What is a caveat?
1. A caveat is a statutory injunction with automatic effect preventing registration of inconsistent dealings on title to land: Barry v Heider (1914) 19 CLR 197, 221 (Isaacs J). A caveat is not, itself, a “dealing” in land: Real Property Act 1900 (NSW), s 3(1); J & H Just Holdings v Bank of NSW (1971) 125 CLR 546, 558 (Windeyer J); Coplin v Al Maha Pty Ltd  NSWSC 1745 at  (Lindsay J)
2. The primary function of a caveat is protective; that is, it is designed to protect interests in land from being adversely affected by the registration of a dealing.
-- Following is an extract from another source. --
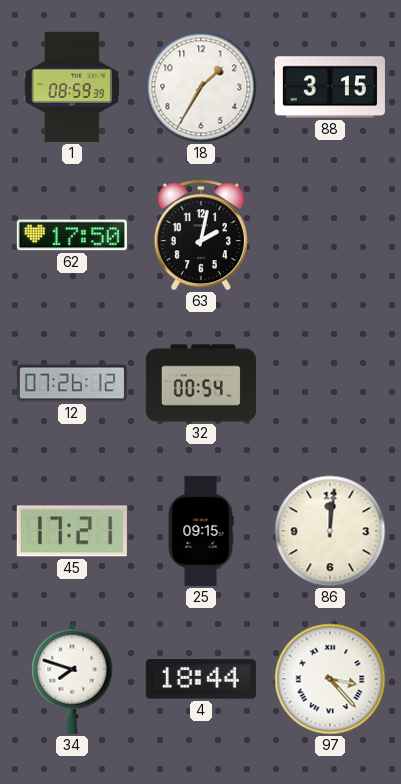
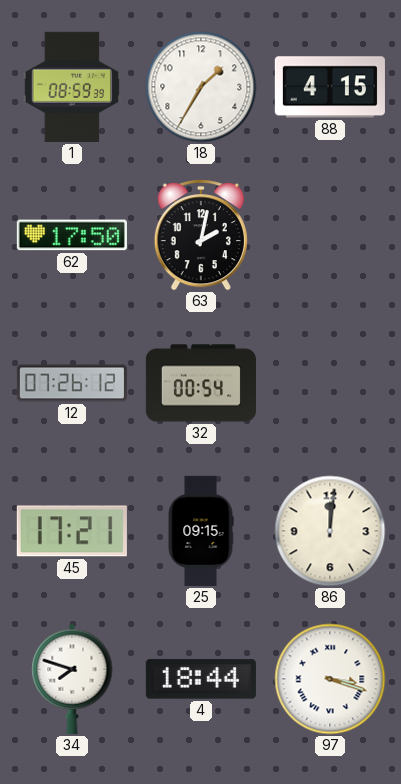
88: 3:15 -> 4:15
97: 3:23 -> 3:18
It is not the primary function of a caveat to give notice to the world of a claimed interest in land, although it can also have this effect and, in some circumstances, failure to lodge a caveat can constitute postponing conduct: Avco Financial Services v Fishman  1 VR 90, 94 (Tadgell J); Person-to-Person Financial Services v Sharari  1 NSWLR 745, 747 (McLelland J).
3. Like the Torrens land system itself, caveats are a statutory creature. In New South Wales, provision for the lodgement, effect, continuation and removal of caveats is contained in Part 7A of the Real Property Act.2 However, there is also a considerable body of applicable case law that has built upon these, and predecessor, provisions.